Matteo Piloni/ Febbraio 8, 2022/ La settimana in Consiglio/ 0 comments

“Quella di stamattina è l’ennesima modifica normativa ad una legge che, dopo vent’anni, ha dimostrato di non affrontare con efficacia il serio problema delle nutrie sui nostri territori. Per questi motivi noi abbiamo chiesto di mettere maggiori risorse per supportare i piani regionali e puntare su azioni sperimentali individuano territori specifici, come fatto in altre regione d’Europa” È quanto chiesto da Matteo Piloni, consigliere regionale del Pd e capogruppo in VIII Commissione Agricoltura, e approvato dall’Aula, che ha dato l’ok ai suoi due ordini del giorno sul tema, mentre si discuteva, stamattina, alcune modifiche alla legge regionale.

“Negli anni Regione Lombardia ha stanziato tra i 100mila euro annui ai 525 mila euro, con una parentesi nel 2017 dove non erano state stanziate risorse. Visti i risultati, è evidente a tutti che si tratta di cifre insufficienti e che rischiano di lasciare sulla carta qualsiasi buona intenzione. Il rischio è che succeda anche stavolta la stessa cosa. Per questo ho proposto di stanziare 1 milione di euro, ottenendo però la bocciatura da parte della maggioranza. Se concordiamo sul fatto che lo Stato dovrebbe fare la sua parte, cosa che il Governo ha finalmente fatto stanziando, in legge di bilancio, 15 milioni di euro, nel triennio 2022-2024; a maggior ragione la Regione, questa volta, avrebbe dovuto fare la sua parte. Ma purtroppo così non è stato. In Lombardia si stima la presenza di circa 2 milioni di nutrie, mentre in Emilia-Romagna 500 mila. probabilmente entrambi i numeri sono sottostimati, ma non si possono fare raffronti tra le due regioni in termini di risorse economiche stanziate. In Lombardia il tema è enorme, più di altre regioni”.
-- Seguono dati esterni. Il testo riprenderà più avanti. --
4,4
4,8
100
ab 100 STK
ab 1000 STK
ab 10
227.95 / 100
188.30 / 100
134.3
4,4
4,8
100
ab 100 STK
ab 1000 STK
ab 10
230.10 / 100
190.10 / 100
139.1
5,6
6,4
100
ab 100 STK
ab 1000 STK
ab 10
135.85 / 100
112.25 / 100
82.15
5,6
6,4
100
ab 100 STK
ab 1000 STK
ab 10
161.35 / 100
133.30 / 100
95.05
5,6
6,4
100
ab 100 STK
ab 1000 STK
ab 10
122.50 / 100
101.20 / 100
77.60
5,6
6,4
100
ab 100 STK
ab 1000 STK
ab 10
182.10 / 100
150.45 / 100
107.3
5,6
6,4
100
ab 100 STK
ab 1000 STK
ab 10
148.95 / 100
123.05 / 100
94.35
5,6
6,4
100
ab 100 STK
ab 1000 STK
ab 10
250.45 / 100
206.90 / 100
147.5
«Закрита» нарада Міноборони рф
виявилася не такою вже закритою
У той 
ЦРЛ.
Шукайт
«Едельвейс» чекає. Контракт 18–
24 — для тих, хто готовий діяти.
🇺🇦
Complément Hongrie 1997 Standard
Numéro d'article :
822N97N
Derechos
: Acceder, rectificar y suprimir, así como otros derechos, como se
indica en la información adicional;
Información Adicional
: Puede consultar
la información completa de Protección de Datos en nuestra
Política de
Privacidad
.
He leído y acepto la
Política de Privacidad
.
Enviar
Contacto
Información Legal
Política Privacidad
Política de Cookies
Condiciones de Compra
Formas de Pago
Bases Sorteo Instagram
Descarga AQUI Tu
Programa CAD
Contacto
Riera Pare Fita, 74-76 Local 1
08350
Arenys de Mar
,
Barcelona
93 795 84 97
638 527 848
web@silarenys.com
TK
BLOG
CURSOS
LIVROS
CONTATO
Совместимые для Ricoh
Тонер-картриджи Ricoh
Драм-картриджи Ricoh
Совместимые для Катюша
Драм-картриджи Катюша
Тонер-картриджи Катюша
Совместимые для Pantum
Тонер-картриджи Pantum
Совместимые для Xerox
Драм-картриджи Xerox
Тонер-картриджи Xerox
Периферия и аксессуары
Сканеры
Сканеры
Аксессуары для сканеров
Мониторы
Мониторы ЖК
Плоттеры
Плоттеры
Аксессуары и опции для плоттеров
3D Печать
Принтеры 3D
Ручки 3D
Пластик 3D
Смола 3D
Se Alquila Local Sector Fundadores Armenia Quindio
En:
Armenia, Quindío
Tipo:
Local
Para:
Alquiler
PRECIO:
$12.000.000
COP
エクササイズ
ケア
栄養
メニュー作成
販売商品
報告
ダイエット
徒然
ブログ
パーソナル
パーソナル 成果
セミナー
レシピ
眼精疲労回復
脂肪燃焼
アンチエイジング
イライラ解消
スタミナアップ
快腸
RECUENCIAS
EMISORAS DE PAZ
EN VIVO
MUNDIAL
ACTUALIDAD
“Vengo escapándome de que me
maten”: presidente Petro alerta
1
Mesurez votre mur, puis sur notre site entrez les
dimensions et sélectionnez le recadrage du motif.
“Ciò detto, siamo comunque favorevoli alle modifiche che vengono apportate, in quanto vanno nella direzione di una maggiore azione da parte degli operatori e degli enti locali interessati – ha spiegato Piloni – a partire dal coinvolgimento delle ditte private di Pest Control che, ci auguriamo, possano vedere il nostro territorio tra le aree di sperimentazione”.

Il voto è stato favorevole, ma con una precisazione: “Sappiamo che il problema non è di facile e immediata soluzione, ma quello che è stato fatto in questi vent’anni non è evidentemente sufficiente. Il nostro ordine del giorno che chiede risorse è passato, ma non può limitarsi ad un invito come chiesto dall’assessore. Deve trasformarsi definitivamente in un impegno nel tempo, con un minimo di programmazione. Serve un impegno vero nel contrasto e nell’eradicazione della specie. Alle nutrie non possiamo fare certo un invito ad andarsene. Bisogna far sul serio. Non possiamo rischiare di attendere il disastro o un danno enorme”, ha concluso Piloni, riferendosi all’incidente evitato la scorsa estate sulla linea ferroviario presso Torre de’ Picenardi.